Валера приходит домой: так и так, надо ехать, другого такого шанса больше не будет, и струсить нельзя, стыдно! Когда подобные вещи предлагают, не подразумевается отказ. В то же время и страшновато.
Запугивали-то очень сильно. Дня не проходило до отъезда, чтобы тот же Хафкин ему не повторял: «Имей в виду. Я тебе не завидую. Попрощайся с женой», и всё в таком духе.
Я Валере говорю: «Ну что? Мы с тобой вместе прожили столько лет. Я поеду с тобой. Если убьют, то пусть вместе». Он возражал сначала, но я настояла на своём.
А я такой человек, что могу хоть на Байконур полететь, хоть с парашютом прыгнуть. Потому что такая тяга: и страшно, и дико интересно. Но и деваться-то некуда! Не могла же я сказать: ты уж как-нибудь, Валерочка, без меня…
В общем, решили, что едем вдвоём.
Показали детям, где лежат деньги и документы, на всякий случай.
Собрались и полетели. Настроение было прямо детективное. Потому что не исключали, что домой уже не вернёмся. И, честно говоря, мне это даже польстило (смеётся), что вот здесь проявилась та самая невидимая, внутренняя связь мужа и жены. Что в такую минуту он обращается ко мне и благодарен за то, что я оказываюсь рядом, несмотря ни на что. И было чувство особой близости.
Ну, это мои женские ощущения. Я по такому случаю ещё сапоги себе новые прикупила, зимние (смеётся). И мы поехали.
Была назначена дата аукциона, но требовалось приехать заранее, чтобы репетировать, готовиться к этому ко всему.
Валера в Москве бывал не раз. А вместе мы очень редко ездили. Прилетаем. Там в аэропорту ждала машина, отвезли в отель.
Первая неожиданность: в гостинице «Варшава» нам почему-то забронировали стандартный одноместный номер, в котором вдвоём было просто невозможно…
Там один человек должен зайти в туалет, чтобы другой смог протиснуться мимо. Кровать узенькая, если один лежит почти на спине, то второй — к стенке боком прилипает. Но деваться некуда на ночь глядя. До утра промучились, очень неприятно было, и так-то нервы напряжены.
Правда, утром Валера всё это поменял. Номер оказался роскошный, даже с зеркальной стенкой возле кровати, что тоже сыграло свою роль… Потому что мы были в таком возбуждённо-трепетном состоянии — в кои-то веки вдвоём!.. Ладно. Номер шикарный, всё хорошо. И Валера каждый день стал уходить на эти репетиции аукциона, каждый божий день, с утра и до вечера. Проговаривались каждое слово, каждая запятая, каждый жест. Кто куда пошёл, кто где сел, кто что сказал и прочее, и прочее.
Потом наступил этот день, воскресенье.
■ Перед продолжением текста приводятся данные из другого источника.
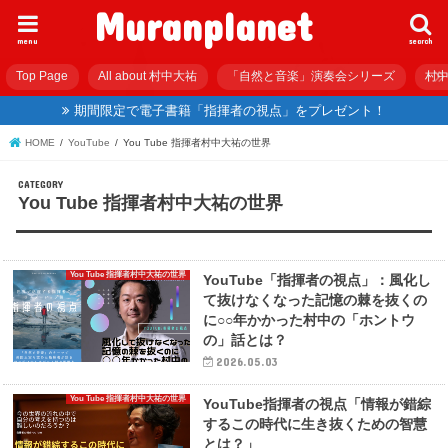
Muranplanet
menu
search
Top Page
All about 村中大祐
「自然と音楽」演奏会シリーズ
村中
期間限定で電子書籍「指揮者の視点」をプレゼント！
HOME
YouTube
You Tube 指揮者村中大祐の世界
You Tube 指揮者村中大祐の世界
You Tube 指揮者村中大祐の世界
YouTube「指揮者の視点」：風化し
て抜けなくなった記憶の棘を抜くの
に○○年かかった村中の「ホントウ
の」話とは？
2026.05.03
You Tube 指揮者村中大祐の世界
YouTube指揮者の視点「情報が錯綜
するこの時代に生き抜くための智慧
とは？」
На четыре часа назначен аукцион.
Накануне была дана инструкция, что мы сидим в отеле, к номеру подходят охранники, и от номера до машины Валеру поведут вроде как под охраной автоматчиков.
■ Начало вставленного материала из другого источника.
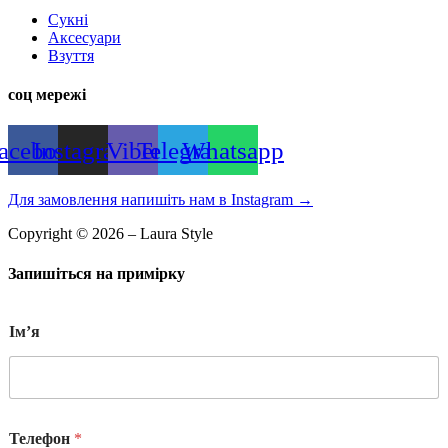
Сукні
Аксесуари
Взуття
соц мережі
acebook
Instagram
Viber
Telegram
Whatsapp
Для замовлення напишіть нам в Instagram
→
Copyright © 2026 – Laura Style
Запишіться на примірку
Імʼя
Телефон
*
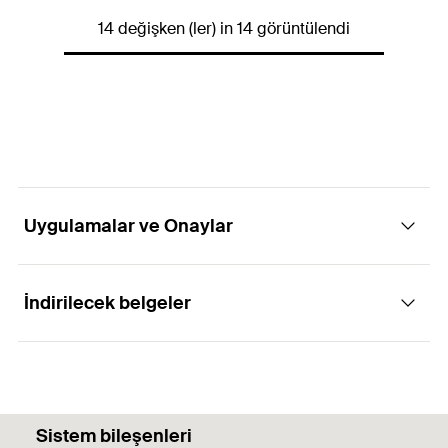
14 değişken (ler) in 14 görüntülendi
GTIN (EAN-Code)
4048962285468
Uygulamalar ve Onaylar
İndirilecek belgeler
Onaylar
Certificate
8C029
PDF,
8C029
Sistem bileşenleri
Certificate Biobased products - Plastic plugs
В воскресенье в гостинице не работал буфет, и я мужа собираю, бабочку там, пиджак, в карманы ему сую бутерброды в мешочках, потому что он до вечера, до самой ночи будет голодный, и говорю: «Валера, в левом кармане у тебя такие-то, а в правом такие-то», это было смешно.
Потом звонят и говорят: «Спускайтесь в холл».
Спрашиваем: «У номера никого не будет?» — «Нет, не будет, спускайтесь сами».
Пошли вдвоём, чуть ли не за руки держась.
Оглянулись, сели в лифт, и сразу начался такой мандраж полуистерический, и кураж, и страх, всё вместе какое-то нереальное: неужели это с нами происходит на самом деле?
Спускаемся, выходим. И тут вижу картину, которая запомнится на всю жизнь: стоят два мужика в шлемах, бронежилетах, в камуфляже, с автоматами наперевес — я такое вообще в первый раз видела.
В холле небольшое ограждение, площадка и сразу дверь. Ну, мы, значит, обнялись, поцеловались — всё как будто не с нами… Я ринулась вместе с ним к двери, но меня остановили. Всё. Там такая перегородочка, он за неё прошёл, а я с этой стороны осталась.
Ну, и пошёл у меня мужик — куда? Во что? (Смеётся.)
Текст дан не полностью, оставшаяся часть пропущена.